Abstract:
A saddle, in particular a clamping saddle for plastic pipes, containing a branch projection, a saddle piece, center axes (X), (Y) and (Z), and a groove for the arrangement of a seal, wherein the inner cheek of the groove is arranged, throughout the course of the groove, perpendicular to the inner surface of the saddle piece.

Description:
CROSS-REFERENCE TO RELATED APPLICATIONS 
     This application claims the benefit and priority of European Application No. 13177523.1, filed on Jul. 23, 2013. The entire disclosure of the above application is incorporated herein by reference. 
     BACKGROUND 
     This section provides background information related to the present disclosure which is not necessarily prior art. 
     TECHNICAL FIELD 
     The invention relates to a saddle, in particular a clamping saddle, for plastics pipes, containing a branch projection, a saddle piece, center axes (X), (Y) and (Z), and a groove for the arrangement of a seal, as well as the corresponding seal and the arrangement thereof in the saddle. 
     DISCUSSION 
     Saddles of this type are known from the prior art. They serve for the connection of branch pipes to medium-carrying pipes. For this purpose, tapping fittings, which are fastened with the aid of such saddles to the medium-carrying pipe, whether by clamping or by another fastening option, are generally used. In addition, such saddles serve also for the connection of the branching lines or further fittings, such as valves, etc. 

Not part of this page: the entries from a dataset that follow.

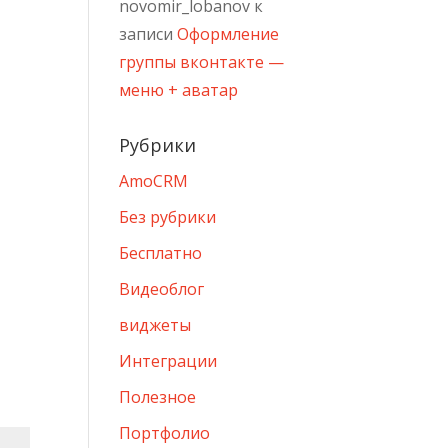
novomir_lobanov
к
записи
Оформление
группы вконтакте —
меню + аватар
Рубрики
AmoCRM
Без рубрики
Бесплатно
Видеоблог
виджеты
Интеграции
Полезное
Портфолио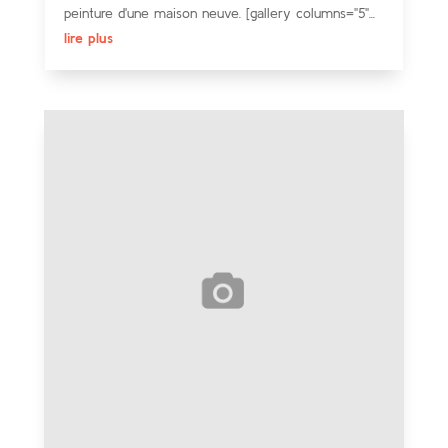
peinture d'une maison neuve. [gallery columns="5"...
lire plus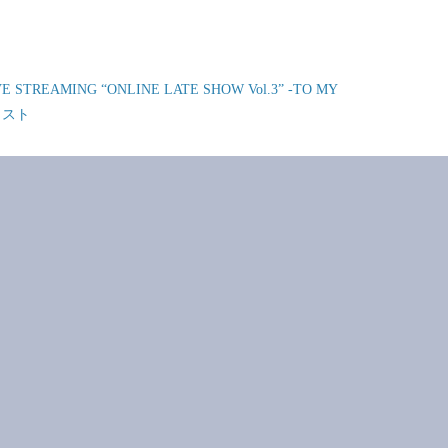
LIVE STREAMING “ONLINE LATE SHOW Vol.3” -TO MY
リスト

     CH 589 250 discloses a branch connection piece which is composed of a lower half-shell and the saddle or upper half-shell, which are able to be clamped around the basic pipeline. In the saddle or the upper half-shell, a seal runs around the connection opening for the branch. This seal serves to seal off the gap between the saddle and the basic pipeline. 
     A drawback with systems of the kind which employ an O-ring for the sealing is that the O-ring can be laterally washed out of the sealing groove. In the case of sealing grooves in saddles which are known from the prior art, the two side cheeks run, throughout the course of the groove, parallel to the center axis of the branch connection. As a result of the course of the groove along the curve in the saddle, the cross-sectional area of the groove, as well as the cross-sectional contour of the same, changes. This means, for instance, that the groove has a different cross-sectional area and cross-sectional contour in the saddle sectional plane at 90° to the pipeline axis than in the saddle sectional plane along the pipeline axis. This, in turn, means that, at those extreme points of the course of the groove which along the saddle sectional plane lie at 90° to the pipeline, the O-ring can be laterally washed out, since there the angle between the outer cheek of the groove and the tangent to the pipeline outer surface is maximally acute, which promotes the washing out at this position. Furthermore, the inner cheek of the groove prevents the O-ring from being able to adapt to geometrically optimal requirements. An optimal course of a seal for an O-ring would be that the two cheeks of the groove would stand, throughout the course of the groove, perpendicular to the outer surface of the pipeline to which the saddle is fastened. Due to the constant cross-sectional contour and cross-sectional area which is thereby produced, the same pressure conditions on the seal would occur everywhere and the seal would have the chance to expand optimally in the groove in accordance with its requirements, without being additionally cramped or squeezed at isolated spots. 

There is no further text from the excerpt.